As you all know by now, I enrolled in DePaul University’s MS in Business Analytics program this year. I am loving the program so much. I am learning new ways of solving business problems, and I am meeting such nice folks in small teams that are assigned for homework and other assignments. My professors are amazing as well!
At this point, I have been learning R programming for
the past 7 months, since before I matriculated into the MS program. And in that
time, I have studied mostly linear regression. It is simple, powerful, and
relatively easy to interpret. No math wizardry needed for this!
For simple linear regression, there are 4 values of
interest:
1. There is a y-variable. This is known as the
“response” variable (dependent variable), and we as analysts are interested in
predicting this value.
2. There is the y-intercept.
3. There is an x-variable, and this is known as the
“predictor” variable (independent variable). This variable IMPACTS the response
variable. Conversely, the response variable is IMPACTED by the predictor
variable. In simple linear regression, there is only one predictor variable,
but in multivariate regression there can be two or more.
4. There is a very subtle e-value, which is the
approximation of all estimation errors. “E” represents the sum of ALL the
differences between the actual values for y and the predicted values for y. The
goal regression is to find the best values of the b coefficient and the x
coefficient such that “E” is minimized.
To regression!
Running the lm() function brings me such joy, it’s a strange sort of joy. I mean, what’s not to love? You pass two variables into the function, along with the name of the data set, and BOOM, R Studio will spit out a formula with very specific numbers that are attached to the four points listed above.
If you don’t like your R Squared score—that pesky thing just
never seems to get to 1—then you can try a different predictor variable to see
if your model improves.
This strategy seems to work well, adding and subtracting a predictor until you find a decent model worth replicating. But what if you had dozens if not hundreds of variables in your data set?
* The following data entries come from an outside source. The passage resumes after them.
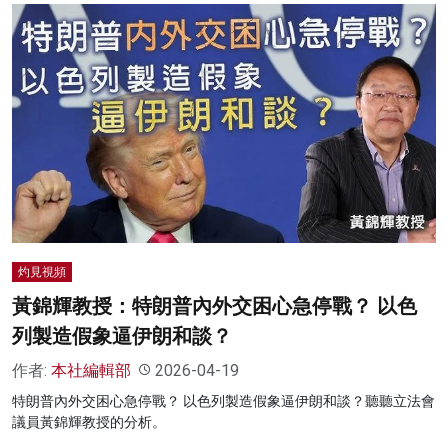
灼見視頻
黃錦輝教授：特朗普內外交困心急停戰？ 以色
列製造假象逼伊朗和談？
作者:
本社編輯部
2026-04-19
特朗普內外交困心急停戰？ 以色列製造假象逼伊朗和談？聽聽立法會
議員黃錦輝教授的分析。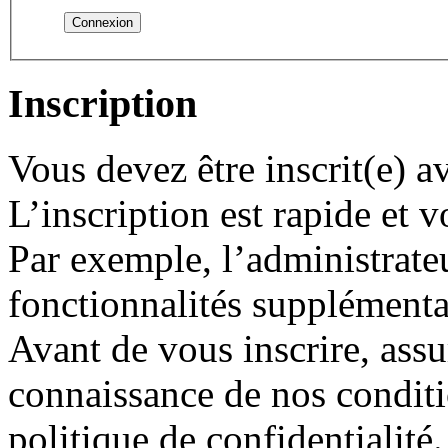
Inscription
Vous devez être inscrit(e) 
L’inscription est rapide et
Par exemple, l’administrate
fonctionnalités supplémentair
Avant de vous inscrire, assu
connaissance de nos conditio
politique de confidentialité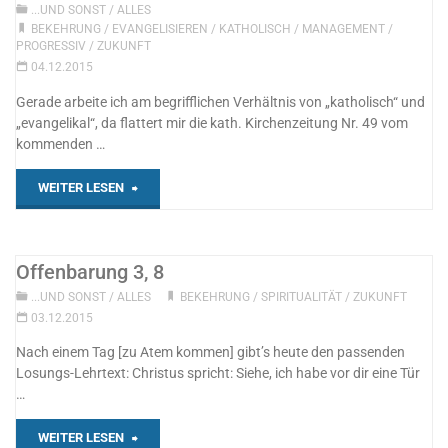
...UND SONST
/
ALLES
BEKEHRUNG
/
EVANGELISIEREN
/
KATHOLISCH
/
MANAGEMENT
/
PROGRESSIV
/
ZUKUNFT
04.12.2015
Gerade arbeite ich am begrifflichen Verhältnis von „katholisch“ und
„evangelikal“, da flattert mir die kath. Kirchenzeitung Nr. 49 vom
kommenden …
"Wort
WEITER LESEN
in
Gottes
Offenbarung 3, 8
...UND SONST
/
ALLES
BEKEHRUNG
/
SPIRITUALITÄT
/
ZUKUNFT
Ohr"
03.12.2015
Nach einem Tag [zu Atem kommen] gibt’s heute den passenden
Losungs-Lehrtext: Christus spricht: Siehe, ich habe vor dir eine Tür
…
"Offenbarung
WEITER LESEN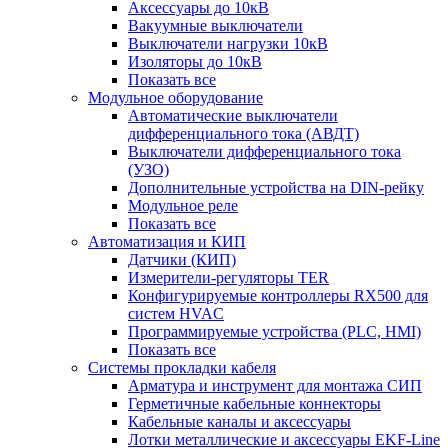
Аксессуары до 10кВ
Вакуумные выключатели
Выключатели нагрузки 10кВ
Изоляторы до 10кВ
Показать все
Модульное оборудование
Автоматические выключатели
дифференциального тока (АВДТ)
Выключатели дифференциального тока
(УЗО)
Дополнительные устройства на DIN-рейку
Модульное реле
Показать все
Автоматизация и КИП
Датчики (КИП)
Измерители-регуляторы TER
Конфигурируемые контроллеры RX500 для
систем HVAC
Программируемые устройства (PLC, HMI)
Показать все
Системы прокладки кабеля
Арматура и инструмент для монтажа СИП
Герметичные кабельные коннекторы
Кабельные каналы и аксессуары
Лотки металлические и аксессуары EKF-Line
Further, what if you could add more than one
predictor variable to your model that will be able to explain more of the data
that you are trying to account for? On top of that, what if you had a way of
determining which variable is statistically insignificant with regards to all
the other variables in your data?
This is where Regularization and Feature Selection
comes into play.
To make use of Regularization (the maximization of more
significant variables) and Feature Selection (the minimization of less
significant variables), you can use a specific method known as LASSO
regression.
In short, the LASSO “penalizes more variables in the
regression,” confirmed by one of my professors at DePaul University Kellstadt
Graduate School of Business. This penalization reduces the chances of our model
“overfitting” the data. This is ideal as an overfitting of the data will lead
to a model predicting perfectly with data that it has seen, and poorly with
data that it hasn’t seen.
So, by eliminating statistically insignificant
variables, and keeping the regression equation to 2 or 3 predictors, you can
reduce your chances of overfitting, AND increase the predictive power of your
model. This is all thanks to our good friend LASSO! Thank you, my good friend
LASSO!
I am going to post a Word document with all the code
to run a very basic LASSO regression. This code was sourced from a book called,
“Introduction to Machine Learning with R: Rigorous Mathematical Modeling” by Scott
V. Burger.
However, I will not be using this algorithm with the
data set he uses. Instead, I will be using the bikes.csv data set that is
provided in another book called “Practical Machine Learning in R,” by Notre
Dame Professors Fred Nwanganga and Mike Chapple.
The data sets that these authors used with their
demonstration of their algorithms were meticulously sourced by them, and as
such, I strongly encourage you to purchase their works. I promise you will
learn so much, and these books are just so rewarding to learn from.
Thank you so much for reading, and I hope you enjoy
the LASSO process.
Sources for your Interest:
Lecture and Class Materials presented at DePaul
University, Kellstadt Graduate School of Business, in a class entitled
“Fundamentals of Business Analytics,” 2022, Chicago, Illinois.
“Practical Machine Learning in R,” by Fred Nwanganga
and Mike Chapple, Professors at Notre Dame Mendoza College of Business, 2020.
“Introduction to Machine Learning with R: Rigorous
Mathematical Modeling,” by Scott V. Burger, 2018.